Athenæ Oxonienses. The History of Oxford Writers. Vol. 1, p. 286

George Coryat

received his first being in this World in the Parish of St. Thomas within the City Salisbury, educated in Grammaticals in Wykehams School, admitted perpetual Fellow of New coll. in 1562. took the degrees in Arts, and in June 1570. became Rector of Odcombe in Sommersetshire on the death of Tho. Reade, and at length Bach. of Divinity. In 1594, he was made Prebendary of Warthill in the Church of York, and had some other Dignity, but what I cannot tell.

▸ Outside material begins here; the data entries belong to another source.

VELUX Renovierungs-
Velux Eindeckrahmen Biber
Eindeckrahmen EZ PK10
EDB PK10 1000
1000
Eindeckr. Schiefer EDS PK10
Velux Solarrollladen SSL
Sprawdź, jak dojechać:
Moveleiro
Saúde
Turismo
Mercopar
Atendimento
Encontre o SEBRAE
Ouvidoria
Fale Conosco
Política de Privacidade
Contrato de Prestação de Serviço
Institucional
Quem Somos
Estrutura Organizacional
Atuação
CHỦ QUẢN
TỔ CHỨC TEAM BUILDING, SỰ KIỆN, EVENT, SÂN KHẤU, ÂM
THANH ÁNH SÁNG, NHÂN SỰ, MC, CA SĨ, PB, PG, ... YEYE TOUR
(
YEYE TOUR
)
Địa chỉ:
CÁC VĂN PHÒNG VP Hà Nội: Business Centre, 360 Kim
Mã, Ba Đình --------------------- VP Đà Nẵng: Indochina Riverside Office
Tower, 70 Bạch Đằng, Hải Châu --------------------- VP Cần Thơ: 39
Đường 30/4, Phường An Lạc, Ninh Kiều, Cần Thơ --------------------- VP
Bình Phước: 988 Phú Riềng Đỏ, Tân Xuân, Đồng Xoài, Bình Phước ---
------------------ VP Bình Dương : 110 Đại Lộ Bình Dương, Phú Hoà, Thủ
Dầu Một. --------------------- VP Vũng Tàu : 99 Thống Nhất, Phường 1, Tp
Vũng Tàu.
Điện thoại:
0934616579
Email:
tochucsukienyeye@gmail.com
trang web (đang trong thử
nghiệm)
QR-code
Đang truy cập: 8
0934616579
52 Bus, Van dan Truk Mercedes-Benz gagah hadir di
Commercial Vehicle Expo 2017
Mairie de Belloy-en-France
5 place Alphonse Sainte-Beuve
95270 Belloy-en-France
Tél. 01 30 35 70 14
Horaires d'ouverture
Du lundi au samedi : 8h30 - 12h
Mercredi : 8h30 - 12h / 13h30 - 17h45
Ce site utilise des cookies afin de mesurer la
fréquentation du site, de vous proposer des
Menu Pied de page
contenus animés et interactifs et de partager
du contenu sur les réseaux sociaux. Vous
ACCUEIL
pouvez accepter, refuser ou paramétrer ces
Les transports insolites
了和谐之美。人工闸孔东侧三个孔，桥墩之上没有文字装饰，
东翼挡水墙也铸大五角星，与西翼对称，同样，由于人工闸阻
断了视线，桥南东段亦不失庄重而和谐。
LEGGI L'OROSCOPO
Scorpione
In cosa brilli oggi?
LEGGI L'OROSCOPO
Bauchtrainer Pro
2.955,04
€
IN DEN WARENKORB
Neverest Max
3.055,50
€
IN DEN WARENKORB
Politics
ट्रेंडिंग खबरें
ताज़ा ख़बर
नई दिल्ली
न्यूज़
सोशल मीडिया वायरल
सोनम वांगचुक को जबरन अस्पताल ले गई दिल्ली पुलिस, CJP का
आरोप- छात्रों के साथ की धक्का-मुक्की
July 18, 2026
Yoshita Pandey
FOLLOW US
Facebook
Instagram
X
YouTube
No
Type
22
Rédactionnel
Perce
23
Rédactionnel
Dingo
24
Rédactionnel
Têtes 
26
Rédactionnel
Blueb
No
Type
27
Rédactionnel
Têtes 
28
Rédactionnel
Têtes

He was a person much commended in his time for his fine fancy in Latin Poetry, and for certain matters which he had written, quoted by John (d)(d) In Speculo Moralium, lib. 4. cap. 2. Case the Philosopher, Jam. (e)(e) In octavo libro De celeberrimis Academ. Col. Agrip. 1602. p. 450, 451. Middendorp, Joh. (f)(f) In lib. 1. de Antiq. Acad. Cant. p. 45. & alibi. Cay and others. All that I have seen of his composition, are only these things following.

Poemata varia Latina, Lond. 1611. qu. Published by his Son Thomas after his death, and by him intit. Posthuma fragmenta Poematum.

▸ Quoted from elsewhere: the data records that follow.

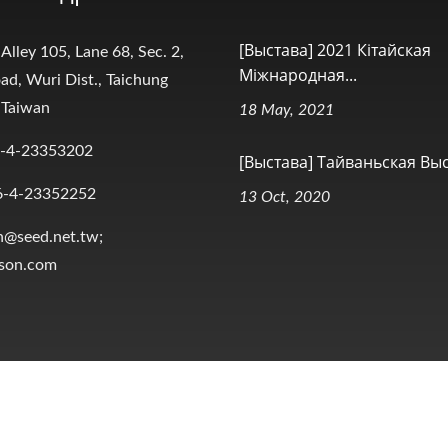
[Выстава] 2021 Кітайская
 Alley 105, Lane 68, Sec. 2,
Міжнародная...
ad, Wuri Dist., Taichung
 Taiwan
18 May, 2021
-4-23353202
[Выстава] Тайваньская Выст
6-4-23352252
13 Oct, 2020
n@seed.net.tw;
ison.com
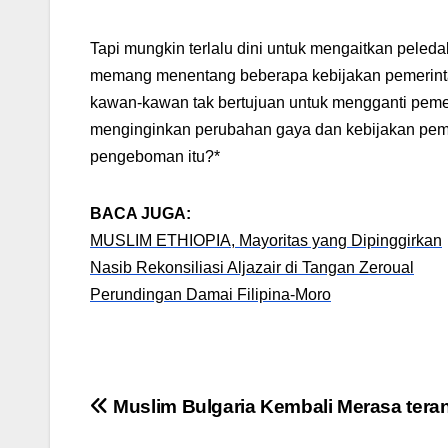
Tapi mungkin terlalu dini untuk mengaitkan peled
memang menentang beberapa kebijakan pemerintah,
kawan-kawan tak bertujuan untuk mengganti pemer
menginginkan perubahan gaya dan kebijakan peme
pengeboman itu?*
BACA JUGA:
MUSLIM ETHIOPIA, Mayoritas yang Dipinggirkan
Nasib Rekonsiliasi Aljazair di Tangan Zeroual
Perundingan Damai Filipina-Moro
Post
Muslim Bulgaria Kembali Merasa ter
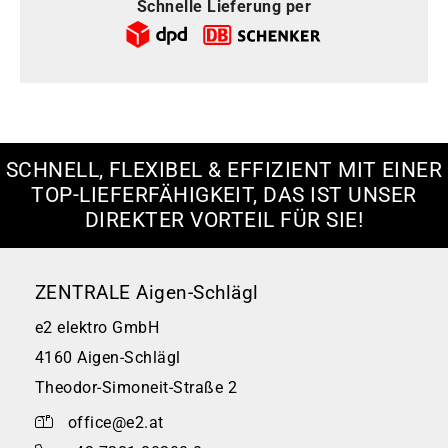
Schnelle Lieferung per
SCHNELL, FLEXIBEL & EFFIZIENT MIT EINER
TOP-LIEFERFÄHIGKEIT, DAS IST UNSER
DIREKTER VORTEIL FÜR SIE!
ZENTRALE Aigen-Schlägl
e2 elektro GmbH
4160 Aigen-Schlägl
Theodor-Simoneit-Straße 2
office@e2.at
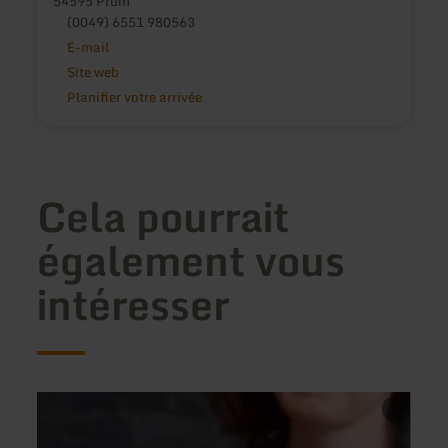
54595 Prüm
(0049) 6551 980563
E-mail
Site web
Planifier votre arrivée
Cela pourrait
également vous
intéresser
en
en
savoir
savoir
plus
plus
sur
sur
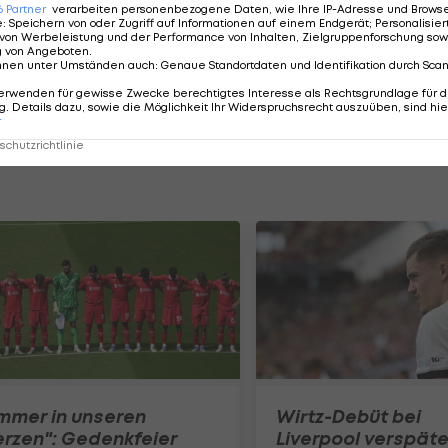
6
Partner
verarbeiten personenbezogene Daten, wie Ihre IP-Adresse und Browser-
ted
bei Huddersfield in Führung (37.). Nach Seitenwech
e
:
Speichern von oder Zugriff auf Informationen auf einem Endgerät; Personalisi
von Werbeleistung und der Performance von Inhalten, Zielgruppenforschung sow
a aber der nicht unverdiente Ausgleich (60.).
g von Angeboten
.
nnen unter Umständen auch
:
Genaue Standortdaten und Identifikation durch Sca
ford sorgen Ruben Loftus-Cheek (48.), David Luiz (51.) 
erwenden für gewisse Zwecke berechtigtes Interesse als Rechtsgrundlage für d
. Details dazu, sowie die Möglichkeit Ihr Widerspruchsrecht auszuüben, sind hie
r
chutzrichtlinie
mmer in unseren
Wirtz-Debüt bei
rzen": Gedenkfeier
Liverpool verspäte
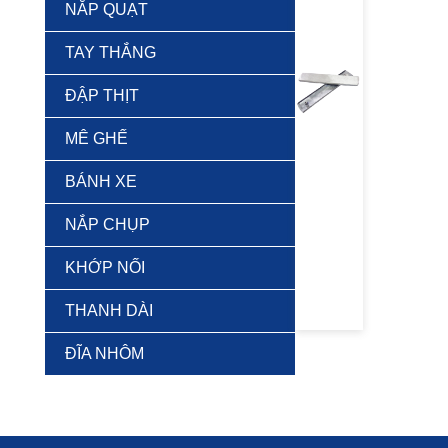
NẮP QUẠT
TAY THẮNG
ĐẬP THỊT
MÊ GHẾ
BÁNH XE
NẮP CHỤP
KHỚP NỐI
THANH DÀI
ĐĨA NHÔM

Descriptio Angliae, Scotiae, & Hiberniae. Written in Lat. verse as it seems, and dedicated to Q. Elizabeth. He died in the Parsonage house at Odcombe, on the fourth of March in sixteen hundred and six:1606-7 whereupon his Son Tom, upon some design, preserving his body from stench above ground, till the 14 of Apr. following, was then buried in the Chancel of the Church at Odcombe; at which time one Gibbs Gollop M. A. who was admitted to that Rectory, 23. Mar. 1606 did officiate. Gertrude Widdow of the said G. Coryate lived many years after at Odcombe, and near to it, where dying, was buried near to the Reliques of her Husband, on the 3. Apr. 1645. (21. Car. 1.) as I have been informed by the searches, by Mr. Humph. Hody M. A. of Wadham coll. a Native of Odcombe. At the same time that George Coryat was elected Prob. Fellow of New coll. was elected also one John Mundyn, born at Maperton in Dorsetshire, who being a Civilian, and not conforming himself to the Protestant Religion, was ejected thence by the B. of Winchester in his Visitation of that coll. 1566. Afterwards he went beyond the Seas, was made a Seminary Priest, and sent into the Mission of England: But being taken on Hounslow-heath, in his journey from Winchester to London, was by Sir Fr. Walsingham Secretary of State committed to Prison. Afterwards being convicted according to the Law against Seminaries, was (with 4 other Priests) executed at Tybourne 12 Feb. 1583. See more in a book intit. Concertatio Eccles. Catholicae in Anglia. Printed at Trier 1594. fol. 140, 141.